Single by Sonohra

from the album Liberi da sempre
- Released: 26 February 2008 (Italy)
- Genre: Pop rock
- Length: 3:49
- Label: Sony BMG
- Songwriters: Luca Fainello; Diego Fainello; Roberto Tini;
- Producer: Roberto Tini

= L'amore (Sonohra song) =

"L'amore" is a song by Italian duo Sonohra, released as their debut single in February 2008, and included in their first studio album, titled Liberi da sempre. The song was the group's Sanremo Music Festival 2008 entry, and won the competition in the Newcomers' section. A Spanish-language version of the song, titled "Buscando l'amor", was also recorded by the band and featured on their album Libres.
Sonohra also translated and recorded the song in English, under the title "Love Is Here".
In 2022, "L'amore" was re-recorded and re-released to Italian radio stations.

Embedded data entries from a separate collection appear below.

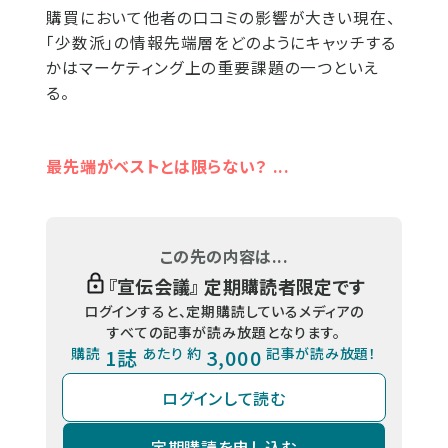
購買において他者の口コミの影響が大きい現在、
「少数派」の情報先端層をどのようにキャッチする
かはマーケティング上の重要課題の一つといえ
る。
最先端がベストとは限らない？ ...
この先の内容は...
『
宣伝会議
』 定期購読者限定です
ログインすると、定期購読しているメディアの
すべての記事が読み放題となります。
購読
1誌
あたり 約
3,000
記事が読み放題！
ログインして読む
定期購読を申し込む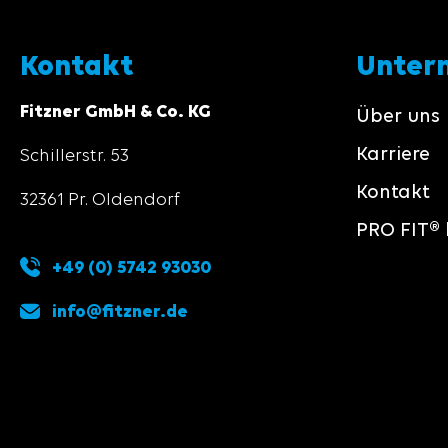
Kontakt
Unter
Fitzner GmbH & Co. KG
Über uns
Karriere
Schillerstr. 53
Kontakt
32361 Pr. Oldendorf
PRO FIT® 
+49 (0) 5742 93030
info@fitzner.de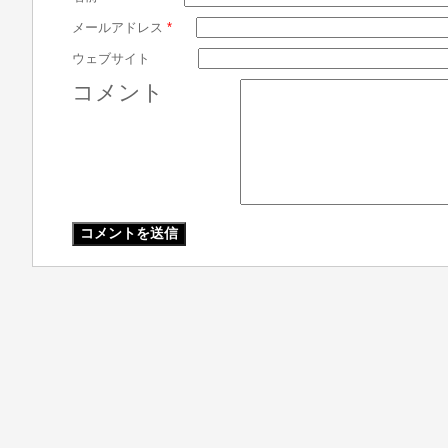
メールアドレス
*
ウェブサイト
コメント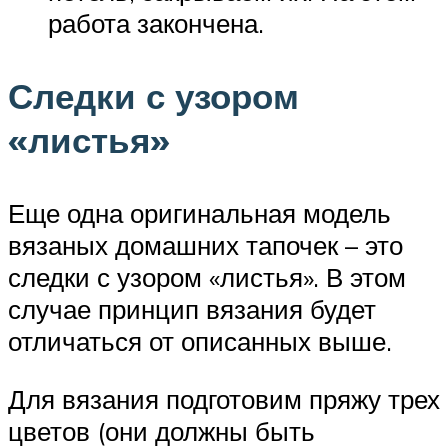
работа закончена.
Следки с узором
«листья»
Еще одна оригинальная модель
вязаных домашних тапочек – это
следки с узором «листья». В этом
случае принцип вязания будет
отличаться от описанных выше.
Для вязания подготовим пряжу трех
цветов (они должны быть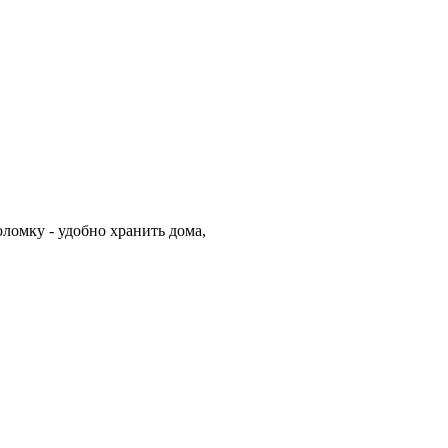
оломку - удобно хранить дома,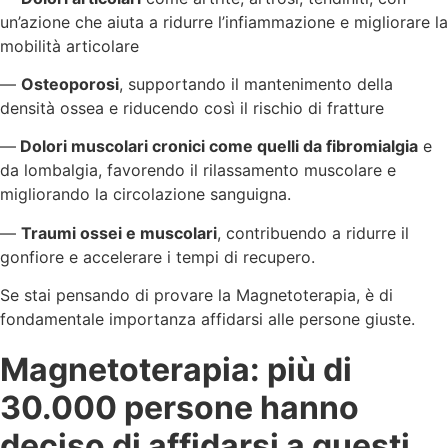
un’azione che aiuta a ridurre l’infiammazione e migliorare la
mobilità articolare
—
Osteoporosi
, supportando il mantenimento della
densità ossea e riducendo così il rischio di fratture
—
Dolori muscolari cronici come quelli da fibromialgia
e
da lombalgia, favorendo il rilassamento muscolare e
migliorando la circolazione sanguigna.
—
Traumi ossei e muscolari
, contribuendo a ridurre il
gonfiore e accelerare i tempi di recupero.
Se stai pensando di provare la Magnetoterapia, è di
fondamentale importanza affidarsi alle persone giuste.
Magnetoterapia: più di
30.000 persone hanno
deciso di affidarsi a questi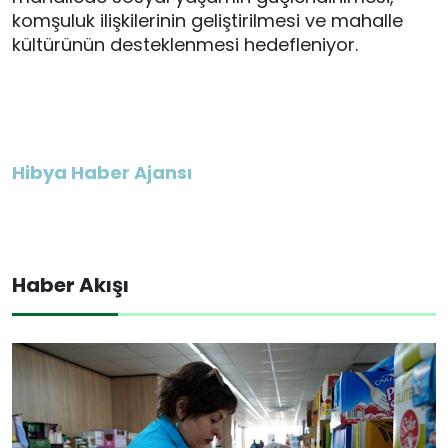
komşuluk ilişkilerinin geliştirilmesi ve mahalle
kültürünün desteklenmesi hedefleniyor.
Hibya Haber Ajansı
Haber Akışı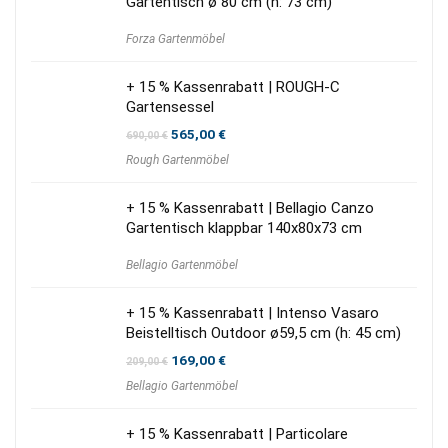
Gartentisch ø 80 cm (h: 73 cm)
Forza Gartenmöbel
+ 15 % Kassenrabatt | ROUGH-C
Gartensessel
Ursprünglicher
Aktueller
565,00
€
690,00
€
Preis
Preis
Rough Gartenmöbel
war:
ist:
690,00 €
565,00 €.
+ 15 % Kassenrabatt | Bellagio Canzo
Gartentisch klappbar 140x80x73 cm
Bellagio Gartenmöbel
+ 15 % Kassenrabatt | Intenso Vasaro
Beistelltisch Outdoor ø59,5 cm (h: 45 cm)
Ursprünglicher
Aktueller
169,00
€
209,00
€
Preis
Preis
Bellagio Gartenmöbel
war:
ist:
209,00 €
169,00 €.
+ 15 % Kassenrabatt | Particolare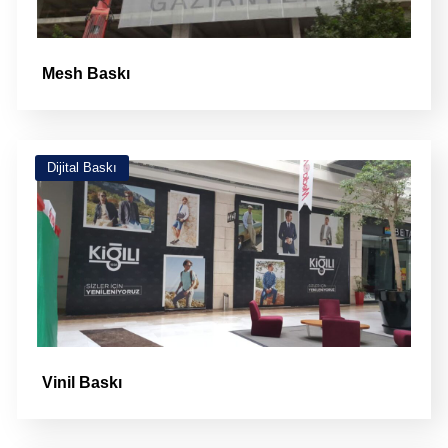
Mesh Baskı
Dijital Baskı
Vinil Baskı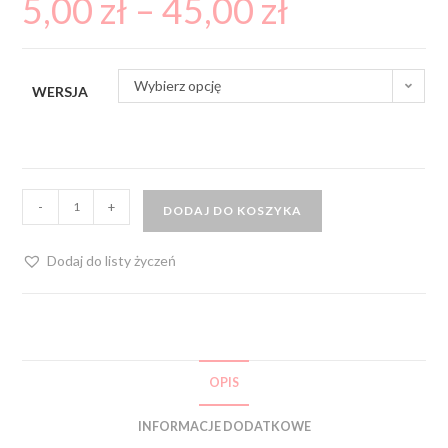
5,00
zł
–
45,00
zł
Wybierz opcję
WERSJA
-
+
DODAJ DO KOSZYKA
Dodaj do listy życzeń
OPIS
INFORMACJE DODATKOWE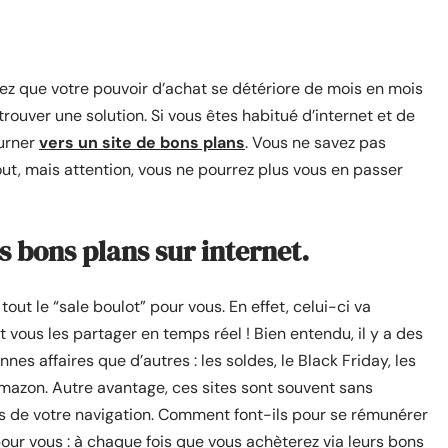
 que votre pouvoir d’achat se détériore de mois en mois
rouver une solution. Si vous êtes habitué d’internet et de
ourner
vers un site de bons plans
. Vous ne savez pas
t, mais attention, vous ne pourrez plus vous en passer
s bons plans sur internet.
tout le “sale boulot” pour vous. En effet, celui-ci va
t vous les partager en temps réel ! Bien entendu, il y a des
es affaires que d’autres : les soldes, le Black Friday, les
azon. Autre avantage, ces sites sont souvent sans
rs de votre navigation. Comment font-ils pour se rémunérer
pour vous : à chaque fois que vous achèterez via leurs bons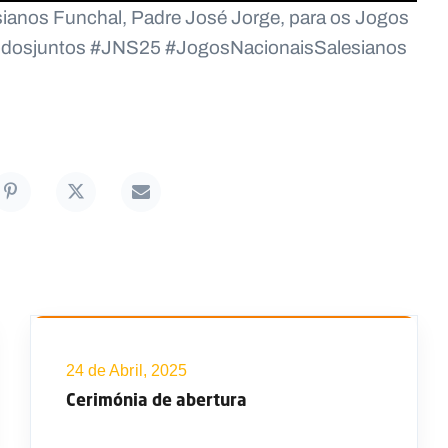
ianos Funchal, Padre José Jorge, para os Jogos
odosjuntos #JNS25 #JogosNacionaisSalesianos
24 de Abril, 2025
Cerimónia de abertura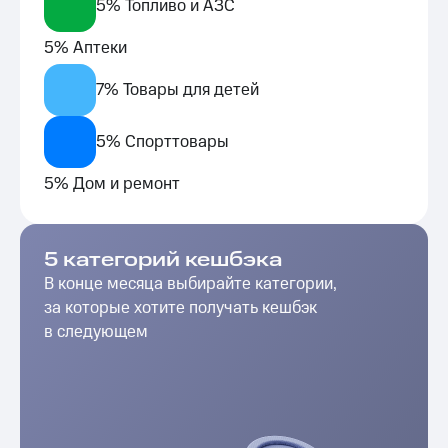
5% Топливо и АЗС
5% Аптеки
7% Товары для детей
5% Спорттовары
5% Дом и ремонт
5 категорий кешбэка
В конце месяца выбирайте категории,
за которые хотите получать кешбэк
в следующем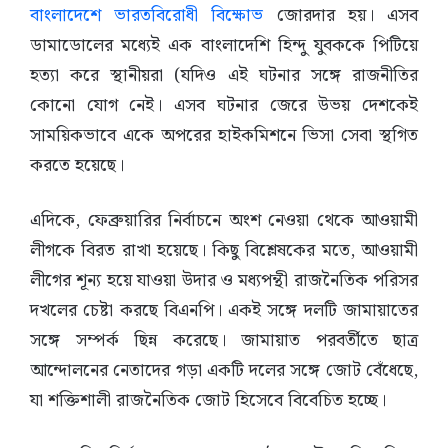
বাংলাদেশে ভারতবিরোধী বিক্ষোভ
জোরদার হয়। এসব
ডামাডোলের মধ্যেই এক বাংলাদেশি হিন্দু যুবককে পিটিয়ে
হত্যা করে স্থানীয়রা (যদিও এই ঘটনার সঙ্গে রাজনীতির
কোনো যোগ নেই। এসব ঘটনার জেরে উভয় দেশকেই
সাময়িকভাবে একে অপরের হাইকমিশনে ভিসা সেবা স্থগিত
করতে হয়েছে।
এদিকে, ফেব্রুয়ারির নির্বাচনে অংশ নেওয়া থেকে আওয়ামী
লীগকে বিরত রাখা হয়েছে। কিছু বিশ্লেষকের মতে, আওয়ামী
লীগের শূন্য হয়ে যাওয়া উদার ও মধ্যপন্থী রাজনৈতিক পরিসর
দখলের চেষ্টা করছে বিএনপি। একই সঙ্গে দলটি জামায়াতের
সঙ্গে সম্পর্ক ছিন্ন করেছে। জামায়াত পরবর্তীতে ছাত্র
আন্দোলনের নেতাদের গড়া একটি দলের সঙ্গে জোট বেঁধেছে,
যা শক্তিশালী রাজনৈতিক জোট হিসেবে বিবেচিত হচ্ছে।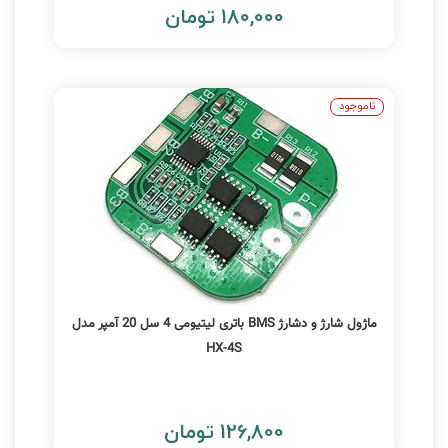
180,000 تومان
ناموجود
ماژول شارژ و دشارژ BMS باتری لیتیومی 4 سل 20 آمپر مدل
HX-4S
126,800 تومان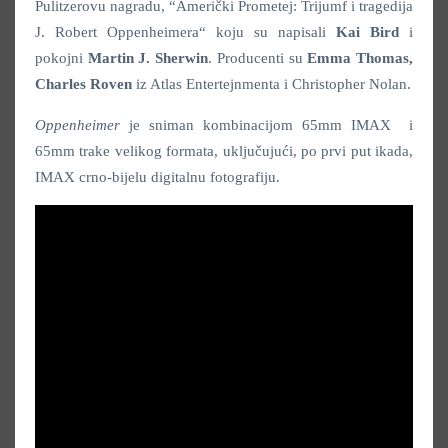
Pulitzerovu nagradu, “Američki Prometej: Trijumf i tragedija
J. Robert Oppenheimera“
koju su napisali
Kai Bird
i
pokojni
Martin J. Sherwin
. Producenti su
Emma Thomas,
Charles Roven
iz Atlas Entertejnmenta i Christopher Nolan.
Oppenheimer
je sniman kombinacijom 65mm IMAX i
65mm trake velikog formata, uključujući, po prvi put ikada,
IMAX crno-bijelu digitalnu fotografiju.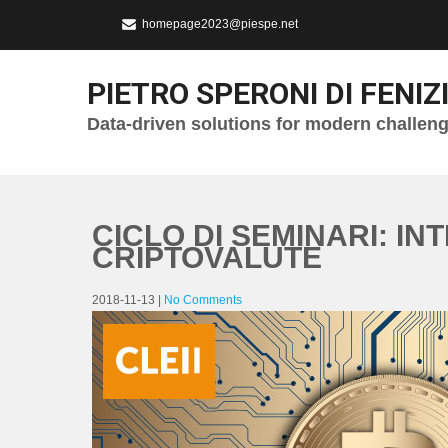
homepage2023@piespe.net
PIETRO SPERONI DI FENIZ
Data-driven solutions for modern challen
CICLO DI SEMINARI: I
CRIPTOVALUTE
2018-11-13
|
No Comments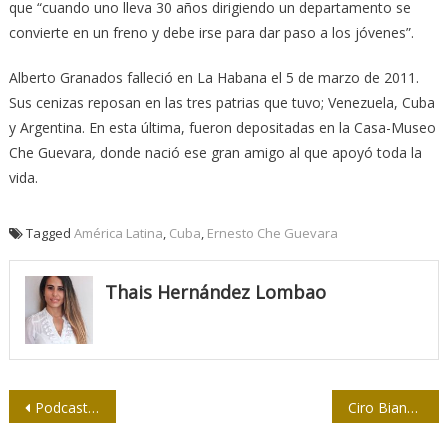
que “cuando uno lleva 30 años dirigiendo un departamento se
convierte en un freno y debe irse para dar paso a los jóvenes”.
Alberto Granados falleció en La Habana el 5 de marzo de 2011.
Sus cenizas reposan en las tres patrias que tuvo; Venezuela, Cuba
y Argentina. En esta última, fueron depositadas en la Casa-Museo
Che Guevara
,
donde nació ese gran amigo al que apoyó toda la
vida.
Tagged
América Latina
,
Cuba
,
Ernesto Che Guevara
Thais Hernández Lombao
Navegación
Podcast “Mujeres al Sur” publica segundo episodio
Ciro Bianchi y su obsesión por La Habana
de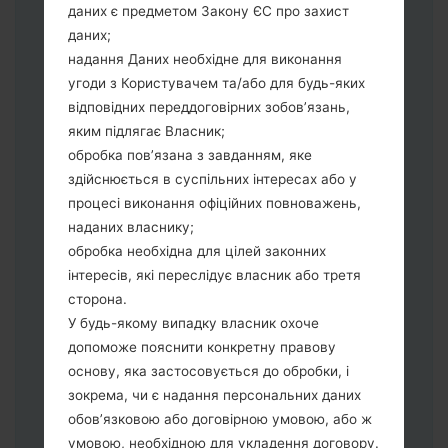
даних є предметом Закону ЄС про захист
виберіть HOME_CSC_*** для
даних;
збереження Ваших даних.
надання Даних необхідне для виконання
Тепер вимкніть пристрій і увійдіть у
угоди з Користувачем та/або для будь-яких
"Download" режим. Усі методи як це
відповідних переддоговірних зобов’язань,
зробити:
яким підлягає Власник;
Натисніть та утримуйти клавіші:
обробка пов’язана з завданням, яке
живлення, збільшення гучності та Bixbi.
здійснюється в суспільних інтересах або у
Натисніть та утримуйте клавіші:
процесі виконання офіційних повноважень,
зменшення та збільшення гучності.
наданих власнику;
Підключивши телефон до ПК
обробка необхідна для цілей законних
використовуючи USB кабель.
інтересів, які переслідує власник або третя
Натисніть та утримуйти клавіші:
сторона.
живлення, збільшення гучності та
У будь-якому випадку власник охоче
додому.
допоможе пояснити конкретну правову
Підключіть USB кабель та натисніть
основу, яка застосовується до обробки, і
клавіші: зменшення звуку та Bixbi.
зокрема, чи є надання персональних даних
Натисніть та утримуйти клавіші:
обов’язковою або договірною умовою, або ж
живлення та збільшення гучності.
умовою, необхідною для укладення договору.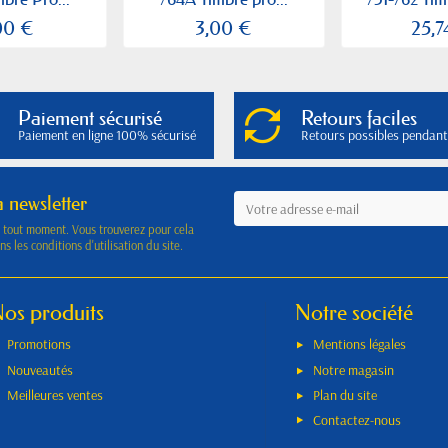
00 €
3,00 €
25,7
Paiement sécurisé
Retours faciles
Paiement en ligne 100% sécurisé
Retours possibles pendant
a newsletter
à tout moment. Vous trouverez pour cela
s les conditions d'utilisation du site.
os produits
Notre société
Promotions
Mentions légales
Nouveautés
Notre magasin
Meilleures ventes
Plan du site
Contactez-nous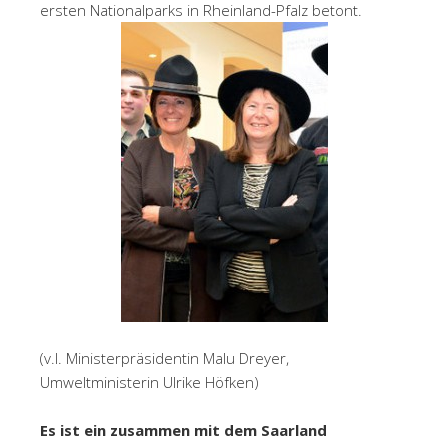
ersten Nationalparks in Rheinland-Pfalz betont.
(v.l. Ministerpräsidentin Malu Dreyer,
Umweltministerin Ulrike Höfken)
Es ist ein zusammen mit dem Saarland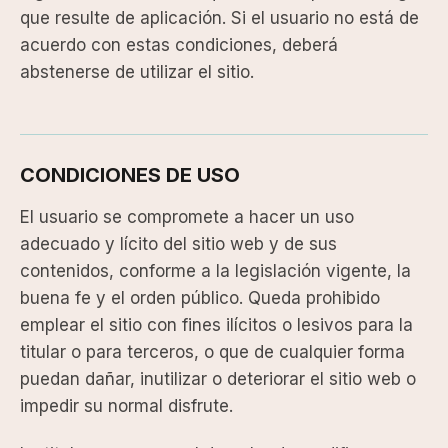
que resulte de aplicación. Si el usuario no está de
acuerdo con estas condiciones, deberá
abstenerse de utilizar el sitio.
CONDICIONES DE USO
El usuario se compromete a hacer un uso
adecuado y lícito del sitio web y de sus
contenidos, conforme a la legislación vigente, la
buena fe y el orden público. Queda prohibido
emplear el sitio con fines ilícitos o lesivos para la
titular o para terceros, o que de cualquier forma
puedan dañar, inutilizar o deteriorar el sitio web o
impedir su normal disfrute.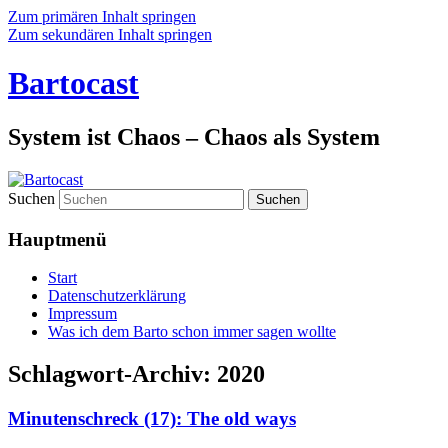
Zum primären Inhalt springen
Zum sekundären Inhalt springen
Bartocast
System ist Chaos – Chaos als System
Suchen
Hauptmenü
Start
Datenschutzerklärung
Impressum
Was ich dem Barto schon immer sagen wollte
Schlagwort-Archiv:
2020
Minutenschreck (17): The old ways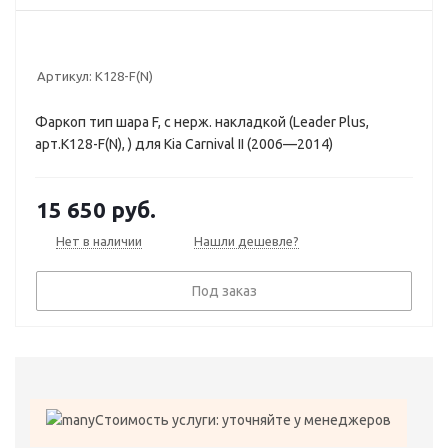
Артикул:
K128-F(N)
Фаркоп тип шара F, с нерж. накладкой (Leader Plus,
арт.K128-F(N), ) для Kia Carnival II (2006—2014)
15 650
руб.
Нет в наличии
Нашли дешевле?
Под заказ
Стоимость услуги: уточняйте у менеджеров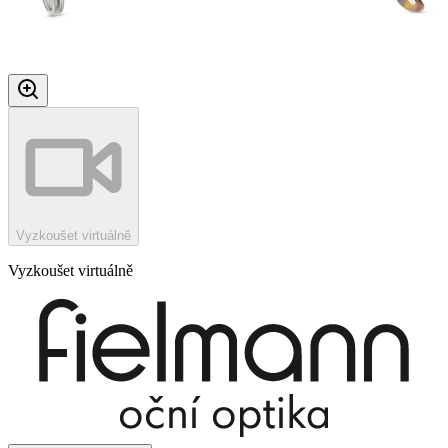
Vyzkoušet virtuálně
Vyzkoušet virtuálně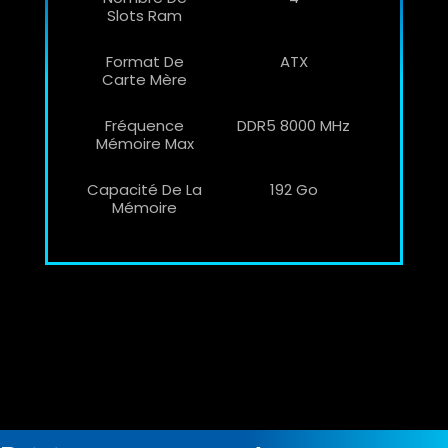
Slots Ram
Format De
ATX
Carte Mère
Fréquence
DDR5 8000 MHz
Mémoire Max
Capacité De La
192 Go
Mémoire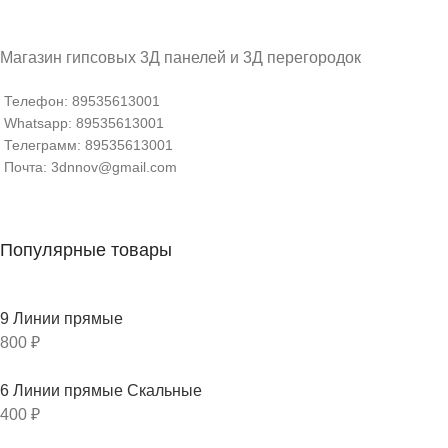
Магазин гипсовых 3Д панелей и 3Д перегородок
Телефон: 89535613001
Whatsapp: 89535613001
Телеграмм: 89535613001
Почта: 3dnnov@gmail.com
Популярные товары
9 Линии прямые
800
₽
6 Линии прямые Скальные
400
₽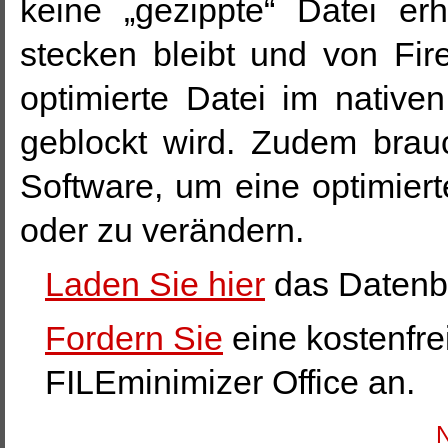
keine „gezippte“ Datei erh
stecken bleibt und von Fir
optimierte Datei im nativen
geblockt wird. Zudem brau
Software, um eine optimiert
oder zu verändern.
Laden Sie hier
das Datenbl
Fordern Sie
eine kostenfre
FILEminimizer Office an.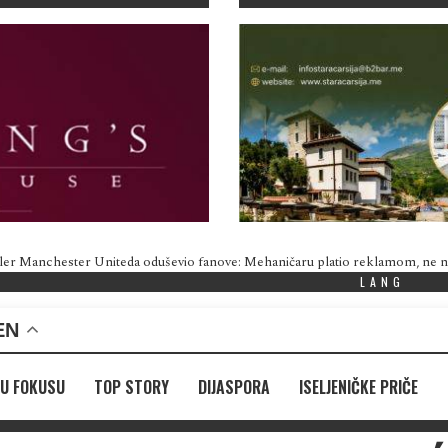
ler Manchester Uniteda oduševio fanove: Mehaničaru platio reklamom, ne
LANG
EN
U FOKUSU
TOP STORY
DIJASPORA
ISELJENIČKE PRIČE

The song received the award for Tormentone dell'anno (Catchphrase of the year) at the 2008 Italian Nickelodeon Kids' Choice Awards.

==Background==
The song was written by producer Roberto Tini and Sonohra members Diego Fainello and Luca Fainello.
The duo revealed that "L'amore" was inspired by an English girl they met while playing in pubs, before they rose to fame with their music. Luca fell in love with her at first sight, but the girl had to come back to England after one day only. Therefore, the song's lyrics "describe a lovestory, which is impossible due to the distance between two people who don't know anything about each other, and live too far to manage to deepen their connection".

==Music video==
The music video for the song was filmed on the Cliffs of Moher, in Ireland, by director Antonella Schioppa. During an interview, the band claimed they felt the Irish landscape was a good choice to describe the personal experience the song is based on.

==Charts==

| Chart (2008) | Peak position |
|---|---|
| Italy (FIMI) | 6 |

==Certifications==

| Region | Certification | Certified units/sales |
| Italy (FIMI) | Gold | 50,000^{‡} |
^{‡} Sales+streaming figures based on certification alone.